Weder braucht die deutsche Sprache ein Schutzgesetz, noch kann man allein schon in der Übernahme englischer Wörter das natürliche Gedeihen der Sprache erkennen. Es ist völlig in Ordnung, englische Wörter zu verwenden, wenn sie klarer sind als deutsche oder wenn sie Dinge benennen, für die es kein deutsches Wort gibt: Eine "Website" beispielsweise lässt sich kaum eindeutschen, weil es schon für das "Web" kein deutsches Wort gibt, denn "Netz" ist zu vieldeutig, während es im Englischen immerhin die Unterscheidung zwischen net, network und web gibt. Für "Software" vollends gibt es gar kein deutsches Wort.

Etwas ganz anderes ist es mit überflüssigen englischen Wörtern wie deadline (für Frist), "sich committen" (für sich verpflichten), meeting (für Versammlung, Besprechung, Beratung), "canceln" (für absagen, abbestellen), "splitten" (für aufspalten), von besonders hässlichen Vertretern wie "umswitchen" (für abändern, umlegen, umbuchen) ganz zu schweigen. Dass sie so weit in die gesprochene Sprache vorgedrungen sind, lässt sich nur mit Gedankenlosigkeit oder Geltungssucht erklären, sprachlich notwendig waren diese Wörter nicht im Geringsten.
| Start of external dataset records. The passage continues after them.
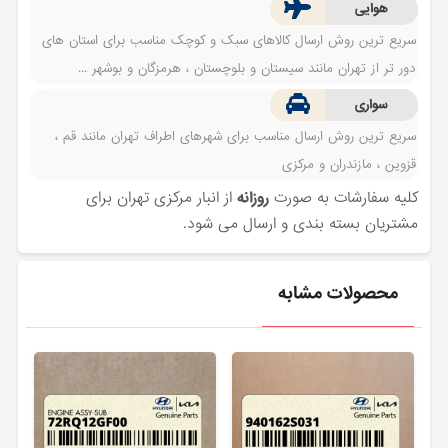
هوایی
سریع ترین روش ارسال کالاهای سبک و کوچک مناسب برای استان های
دور تر از تهران مانند سیستان و بلوچستان ، هرمزگان و بوشهر ...
سواری
سریع ترین روش ارسال مناسب برای شهرهای اطراف تهران مانند قم ،
قزوین ، مازندران و مرکزی
کلیه سفارشات به صورت
روزانه
از انبار مرکزی تهران برای
مشتریان بسته بندی و ارسال می شود.
محصولات مشابه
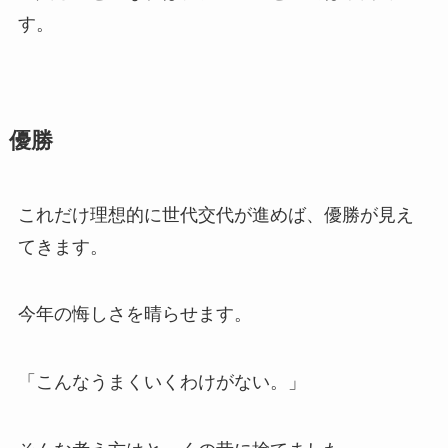
す。
優勝
これだけ理想的に世代交代が進めば、優勝が見え
てきます。
今年の悔しさを晴らせます。
「こんなうまくいくわけがない。」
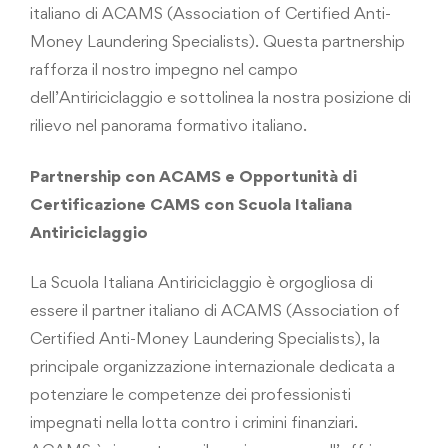
italiano di ACAMS (Association of Certified Anti-
Money Laundering Specialists). Questa partnership
rafforza il nostro impegno nel campo
dell’Antiriciclaggio e sottolinea la nostra posizione di
rilievo nel panorama formativo italiano.
Partnership con ACAMS e Opportunità di
Certificazione CAMS con Scuola Italiana
Antiriciclaggio
La Scuola Italiana Antiriciclaggio è orgogliosa di
essere il partner italiano di ACAMS (Association of
Certified Anti-Money Laundering Specialists), la
principale organizzazione internazionale dedicata a
potenziare le competenze dei professionisti
impegnati nella lotta contro i crimini finanziari.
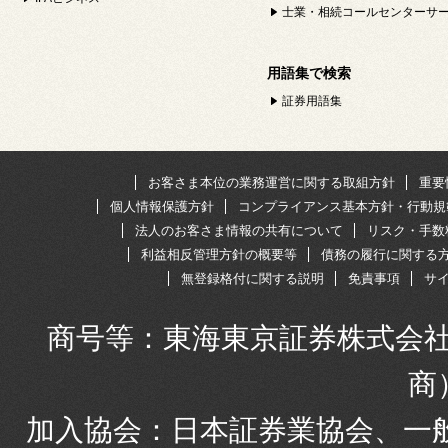
士業・相続コールセンターサ
用語集で検索
証券用語集
お客さま本位の業務運営に関する取組方針
重要
個人情報保護方針
コンプライアンス基本方針・行動規
法人のお客さま情報の共有について
リスク・手数
利益相反管理方針の概要等
債務の履行に関する
無登録格付に関する説明
免責事項
サ
商号等：東海東京証券株式会社
商
加入協会：日本証券業協会、一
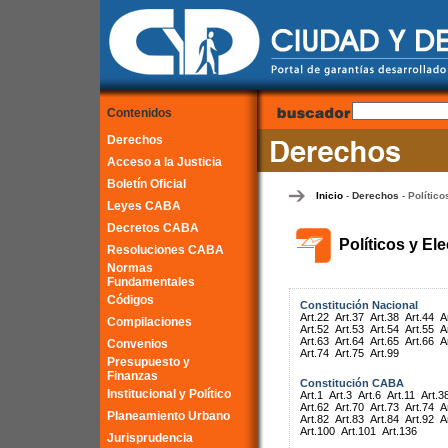
Contenidos
Derechos
Acceso a la Justicia
Boletín Oficial
Inicio
Derechos
Político
-
-
Leyes CABA
Decretos CABA
Políticos y El
Resoluciones CABA
Normas
Fundamentales
Códigos
Constitución Nacional
Art.22
Art.37
Art.38
Art.44
A
Compilaciones
Art.52
Art.53
Art.54
Art.55
A
Art.63
Art.64
Art.65
Art.66
A
Convenios
Art.74
Art.75
Art.99
Presupuesto y
Finanzas
Constitución CABA
Institucional y Político
Art.1
Art.3
Art.6
Art.11
Art.3
Art.62
Art.70
Art.73
Art.74
A
Planeamiento Urbano
Art.82
Art.83
Art.84
Art.92
A
Art.100
Art.101
Art.136
Jurisprudencia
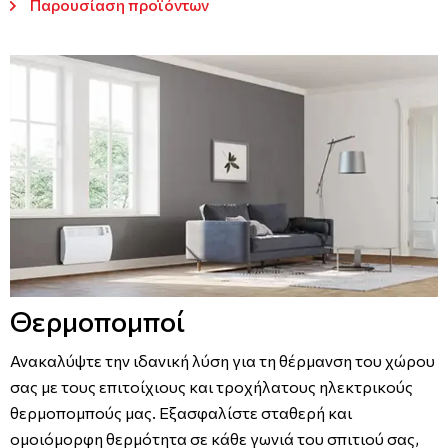
Παρουσίαση προϊόντων
Θερμοπομποί
Ανακαλύψτε την ιδανική λύση για τη θέρμανση του χώρου
σας με τους επιτοίχιους και τροχήλατους ηλεκτρικούς
θερμοπομπούς μας. Εξασφαλίστε σταθερή και
ομοιόμορφη θερμότητα σε κάθε γωνιά του σπιτιού σας,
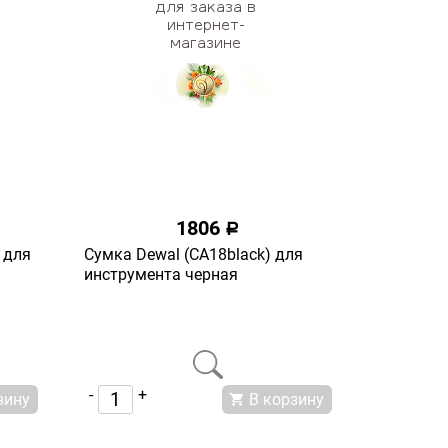
1806
a
 для
Сумка Dewal (СА18black) для
инструмента черная
-
+
зину
В корзину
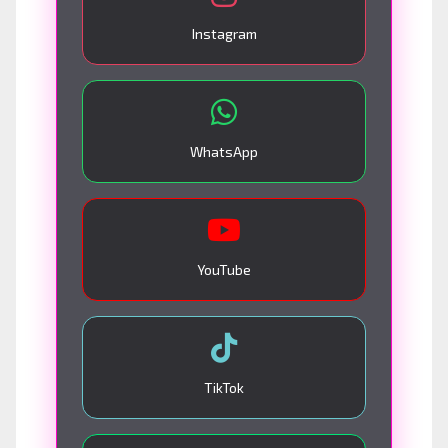
Instagram
WhatsApp
YouTube
TikTok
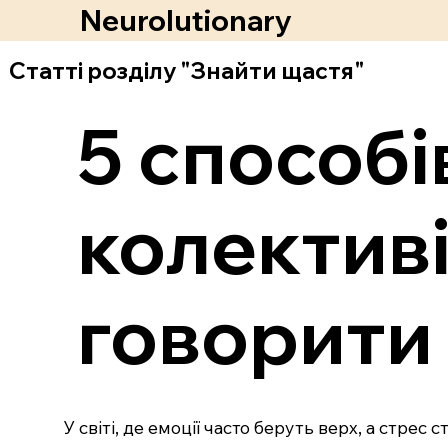
Neurolutionary
Статті розділу "Знайти щастя"
5 способі
колективі
говорити
У світі, де емоції часто беруть верх, а стре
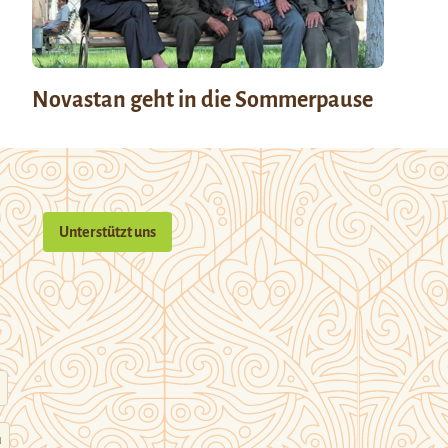
Novastan geht in die Sommerpause
Unterstützt uns
n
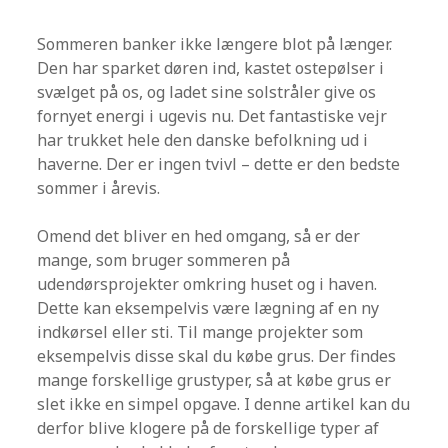
Sommeren banker ikke længere blot på længer.
Den har sparket døren ind, kastet ostepølser i
svælget på os, og ladet sine solstråler give os
fornyet energi i ugevis nu. Det fantastiske vejr
har trukket hele den danske befolkning ud i
haverne. Der er ingen tvivl – dette er den bedste
sommer i årevis.
Omend det bliver en hed omgang, så er der
mange, som bruger sommeren på
udendørsprojekter omkring huset og i haven.
Dette kan eksempelvis være lægning af en ny
indkørsel eller sti. Til mange projekter som
eksempelvis disse skal du købe grus. Der findes
mange forskellige grustyper, så at købe grus er
slet ikke en simpel opgave. I denne artikel kan du
derfor blive klogere på de forskellige typer af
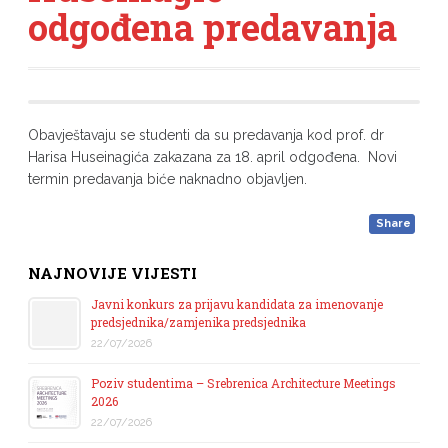
odgođena predavanja
Obavještavaju se studenti da su predavanja kod prof. dr
Harisa Huseinagića zakazana za 18. april odgođena. Novi
termin predavanja biće naknadno objavljen.
Share
NAJNOVIJE VIJESTI
Javni konkurs za prijavu kandidata za imenovanje
predsjednika/zamjenika predsjednika
22/07/2026
Poziv studentima – Srebrenica Architecture Meetings
2026
22/07/2026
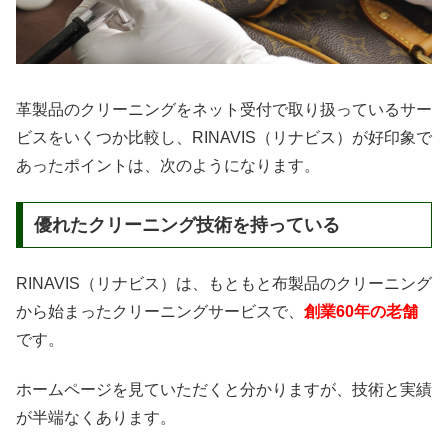
革製品のクリーニングをネット受付で取り扱っているサー
ビスをいくつか比較し、RINAVIS（リナビス）が好印象で
あったポイントは、次のようになります。
優れたクリーニング技術を持っている
RINAVIS（リナビス）は、もともと布製品のクリーニング
から始まったクリーニングサービスで、
創業60年の老舗
です。
ホームページを見ていただくと分かりますが、技術と実績
が半端なくあります。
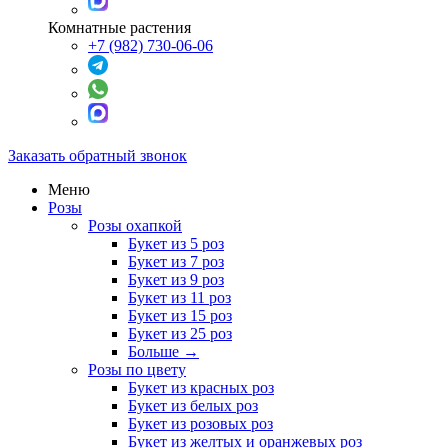
Комнатные растения
+7 (982) 730-06-06
Заказать обратный звонок
Меню
Розы
Розы охапкой
Букет из 5 роз
Букет из 7 роз
Букет из 9 роз
Букет из 11 роз
Букет из 15 роз
Букет из 25 роз
Больше
→
Розы по цвету
Букет из красных роз
Букет из белых роз
Букет из розовых роз
Букет из желтых и оранжевых роз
Es geht also weniger um Denglisch als um gutes oder schlechtes Deutsch, und da lautet ein heilsamer Rat: so wenig englische Wörter wie nötig, so viel Deutsch wie möglich. Das war die Richtschnur für unsere Väter, als sie vor anderthalb Jahrhunderten manche romanischen Gastwörter wie Perron, Kuvert, Kontrakt und Trottoir durch deutsche Kunstwörter wie Bahnsteig, Umschlag, Vertrag und Gehweg ablösten - mit Erfolg, wie wir heute wissen. Andere romanische Entlehnungen wie Garage, Konto oder Konkurs haben überlebt, weil ihre deutschen Entsprechungen (Fahrzeugabstelle, Rechnung und Zahlungseinstellung) zu unhandlich, mehrdeutig oder einfach unschön waren.